Item 1.01. Entry Into a Material Definitive Agreement.
On August 24, 2020, Tredegar Corporation (the “Company”), Tredegar Far East Corporation, Tredegar Film Products (Latin America), Inc., and Tredegar Investments, LLC (each of which is a subsidiary of the Company, and collectively with the Company, the “Sellers”) entered into a Purchase and Sale Agreement (the “Purchase Agreement”) with Fitesa Nao Tecidos S.A., Fitesa US LLC and Miramar Participações Ltda (collectively, the “Buyers”) and, for the purposes of guaranteeing Buyers’ payment and performance obligations under the Purchase Agreement and for the other limited purposes set forth in the Purchase Agreement, other than for Miramar Participações Ltda, Fitesa S.A. (“Buyers’ Parent”), pursuant to which the Buyers agreed to purchase from the Sellers, and the Sellers agreed to sell to the Buyers (the “Transaction”), 100% of the issued and outstanding equity interests of Tredegar Film Products LLC, Tredegar Film Products India Private Limited and Tredegar Brasil Indústria De Plásticos Ltda. for an aggregate purchase price of approximately $60.5 million (estimated pretax cash proceeds after transaction costs, purchase price adjustments and transition services of $40 to $45 million).
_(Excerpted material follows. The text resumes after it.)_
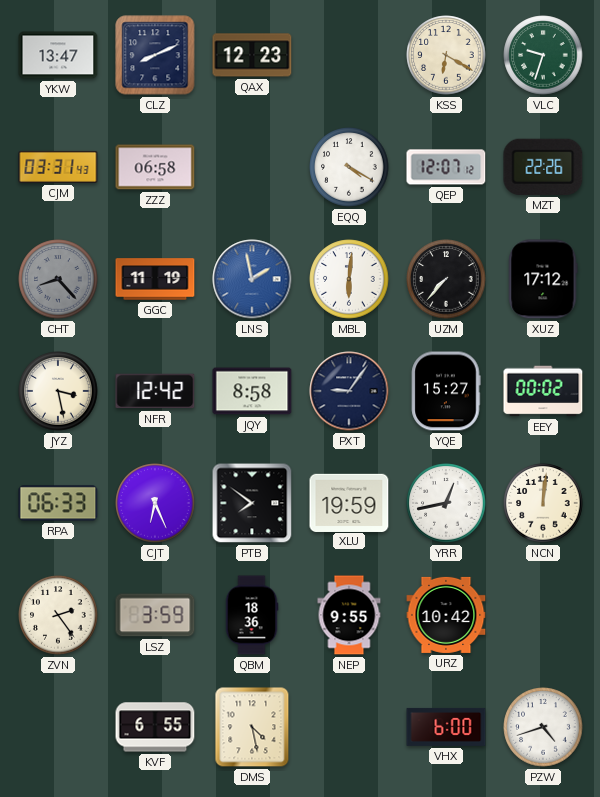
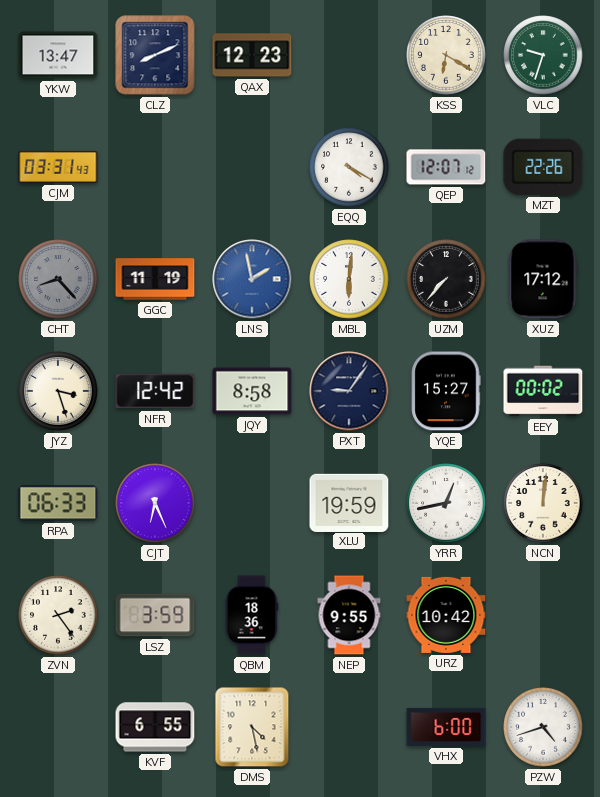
ZZZ: 06:58 -> none
JYZ: 3:28 -> 3:27
PTB: 7:51 -> none
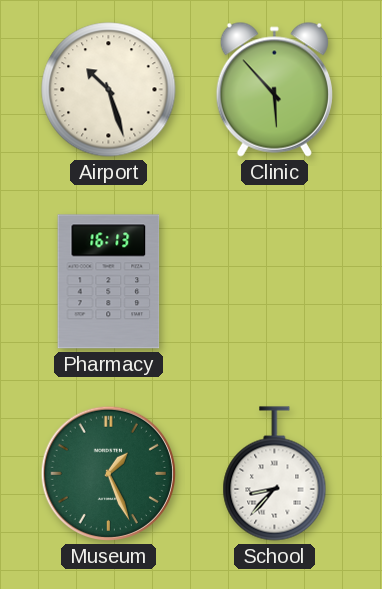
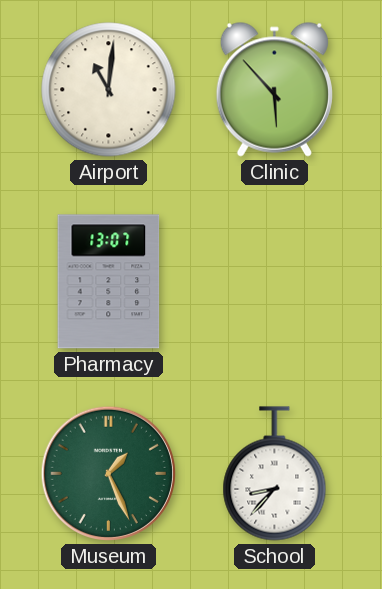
Airport: 10:27 -> 11:01
Pharmacy: 16:13 -> 13:07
Net cash income tax costs or benefits for the Company relating to the Transaction are expected to be negligible.
The Company’s subsidiaries included in the Transaction comprise the Company’s Personal Care Films business, which is currently reported by the Company within the personal care component of its PE Films segment. The Transaction excludes the packaging film lines and operations relating to the Pottsville, Pennsylvania manufacturing site also currently reported by the Company within the personal care component of its PE Films segment (“Pottsville Packaging”).
The Purchase Agreement contains customary representations, warranties, covenants, agreements and indemnification obligations of the Sellers, the Buyers and the Buyers’ Parent.
Completion of the Transaction (the “Closing”) is expected to occur during the fourth quarter of 2020. The Closing is contingent upon the satisfaction of customary closing conditions set forth in the Purchase Agreement, including the receipt of certain competition filing approvals, the accuracy of each party’s representations and warranties (subject to certain exceptions) and the performance in all material respects by each of the parties of its covenants and agreements. The Closing is not subject to a financing condition. The Purchase Agreement also includes customary termination provisions, including if the closing of the Transaction has not occurred on or before November 30, 2020, which can be extended under certain, specific circumstances to December 31, 2020.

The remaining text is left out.